▶ AVAILABLE DATA:
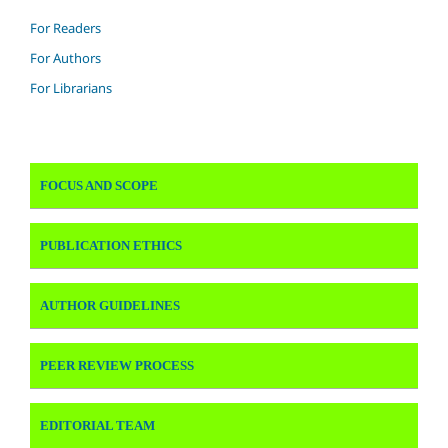
For Readers
For Authors
For Librarians
FOCUS AND SCOPE
PUBLICATION ETHICS
AUTHOR GUIDELINES
PEER REVIEW PROCESS
EDITORIAL TEAM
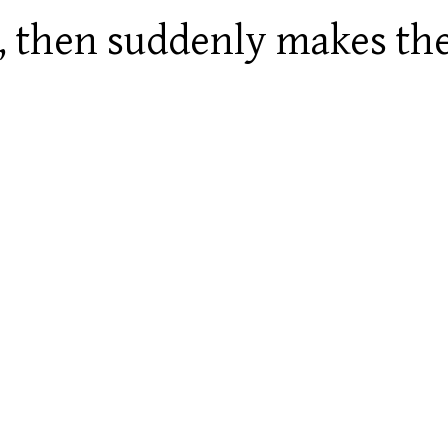
ly, then suddenly makes th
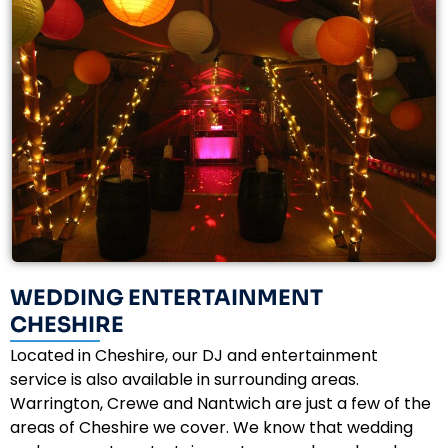
WEDDING ENTERTAINMENT
CHESHIRE
Located in Cheshire, our DJ and entertainment
service is also available in surrounding areas.
Warrington, Crewe and Nantwich are just a few of the
areas of Cheshire we cover. We know that wedding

▶ EXERCISE REQUIREMENTS: The whole listing above must be set down again exactly, but without its images.

▶ REPLY TO THE EXERCISE:
For Readers
For Authors
For Librarians
FOCUS AND SCOPE
PUBLICATION ETHICS
AUTHOR GUIDELINES
PEER REVIEW PROCESS
EDITORIAL TEAM
ly, then suddenly makes th
WEDDING ENTERTAINMENT
CHESHIRE
Located in Cheshire, our DJ and entertainment
service is also available in surrounding areas.
Warrington, Crewe and Nantwich are just a few of the
areas of Cheshire we cover. We know that wedding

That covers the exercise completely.